Pencatatan tersebut terjadi setelah perusahaan mengumumkan kerugian bersih triwulanan sebesar $99 juta dalam pengungkapan pra-IPO terakhirnya pada bulan Juli.

Shein, yang terkenal karena menjual pakaian produksi massal dan produk-produk yang berhubungan dengan gaya hidup dengan harga yang sangat murah, merupakan salah satu bisnis yang memperoleh keuntungan besar dari booming e-commerce.

Pada puncaknya, bisnis ini mengumpulkan dana senilai $100 miliar pada tahun 2022, menjadikannya berpotensi menjadi perusahaan rintisan paling bernilai ketiga di dunia pada saat itu. Namun, angka-angka ini masih kalah dibandingkan beberapa perusahaan rintisan (start-up) terbesar di dunia saat ini, yang beberapa di antaranya bernilai satu triliun dolar atau lebih.

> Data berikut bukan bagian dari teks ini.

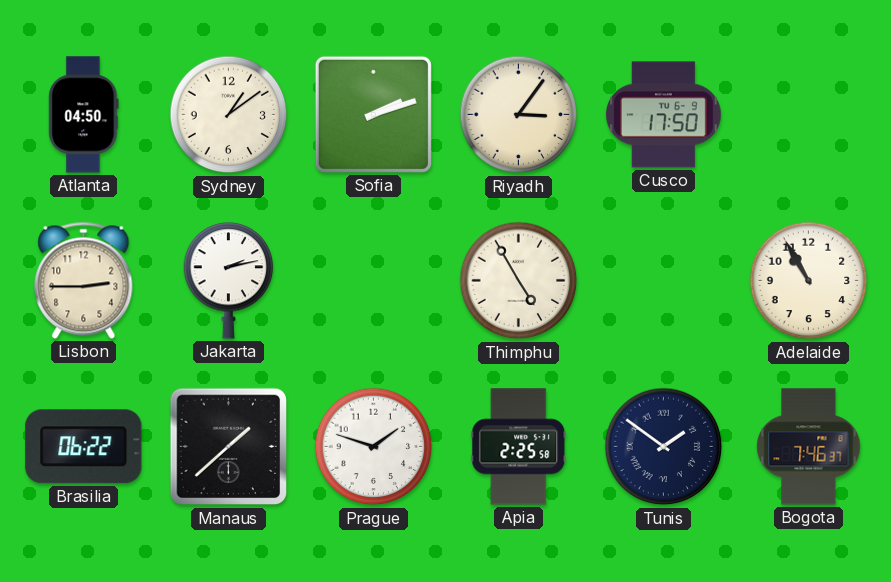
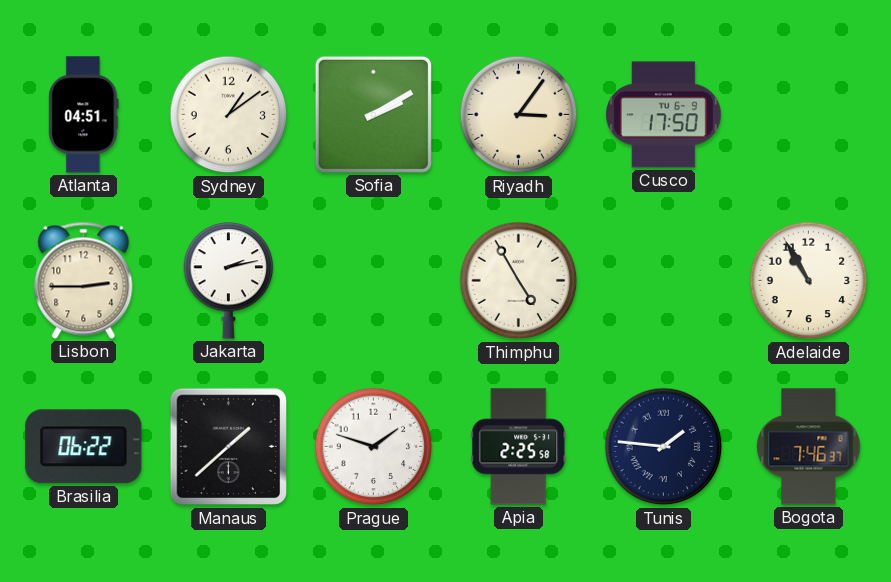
Atlanta: 04:50 -> 04:51
Sofia: 2:12 -> 2:10
Tunis: 1:51 -> 1:46
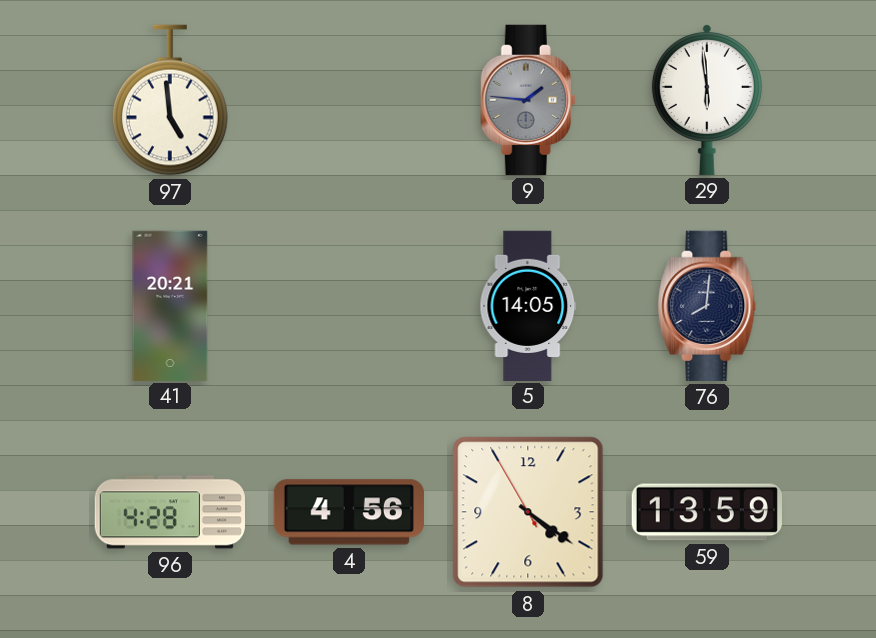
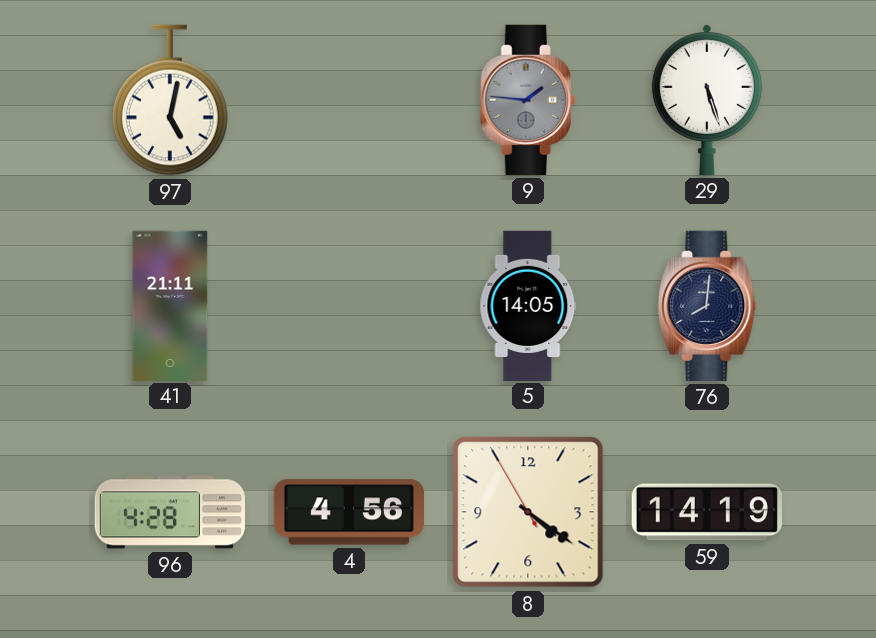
97: 4:59 -> 5:02
29: 5:59 -> 5:27
41: 20:21 -> 21:11
59: 13:59 -> 14:19
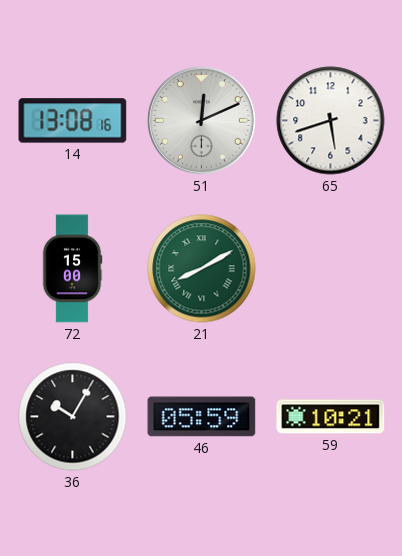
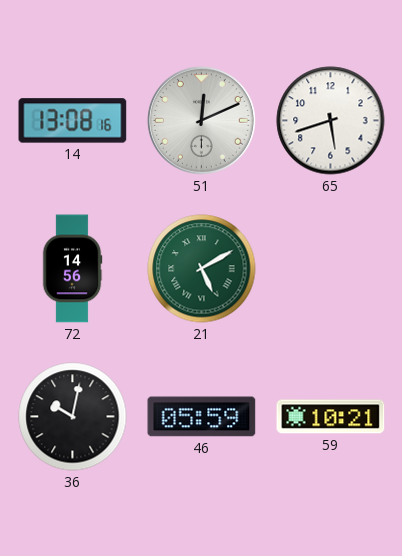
72: 15:00 -> 14:56
21: 8:10 -> 5:10
36: 10:05 -> 10:02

Shein membukukan pendapatan sebesar $41,8 miliar pada tahun 2025 dengan pendapatan sekitar $2 miliar, turun dari $3,4 miliar pada tahun sebelumnya. Penjualan setahun penuh diperkirakan meningkat menjadi $44,3 miliar tahun depan, dengan laba bersih diproyeksikan sebesar $1,7 miliar, menurut Bloomberg.

Didirikan pada tahun 2012 di Tiongkok dan berbasis di Singapura, kemunduran perusahaan ini dalam beberapa tahun terakhir dapat dikaitkan dengan meningkatnya hambatan perdagangan proteksionis yang diterapkan oleh AS dan UE, yang berupaya membantu pengecer dalam negeri bersaing dengan raksasa Tiongkok sembari juga berupaya mengekang peredaran barang-barang yang tidak aman.

AS, pada bulan Mei 2025, menghilangkan celah yang memungkinkan pembeli Amerika membeli barang-barang murah dari Tiongkok tanpa membayar tarif. Sementara itu, UE telah memberlakukan retribusi baru sebesar €3 untuk paket bernilai rendah yang diimpor ke blok tersebut.

Shein juga menghadapi persaingan ketat dari pesaing ritelnya di Tiongkok, Temu, yang baru-baru ini mengumumkan pendapatan sebesar $15,7 miliar.

Menghadapi meningkatnya proteksionisme dari AS (yang dipahami sebagai pasar terbesar Shein) dan UE, Bloomberg memperkirakan perusahaan tersebut akan memperkuat posisinya di Tiongkok dan memperdalam hubungannya dengan pemasok di Guangzhou.

Perusahaan berharap untuk menggunakan sebagian besar dana yang terkumpul untuk meningkatkan kemampuan teknologi, kesadaran merek, dan kehadiran globalnya, menurut prospektus Shein.